# TASK STATEMENT
Each line holding the string "dell" is to be copied from the data.
DATA FOR REVIEW: Begin
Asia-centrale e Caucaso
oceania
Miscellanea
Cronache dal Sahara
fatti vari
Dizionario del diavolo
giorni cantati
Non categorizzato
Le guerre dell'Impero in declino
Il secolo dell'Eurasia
DATA FOR REVIEW: End
# EXERCISE RESPONSE
Le guerre dell'Impero in declino
Il secolo dell'Eurasia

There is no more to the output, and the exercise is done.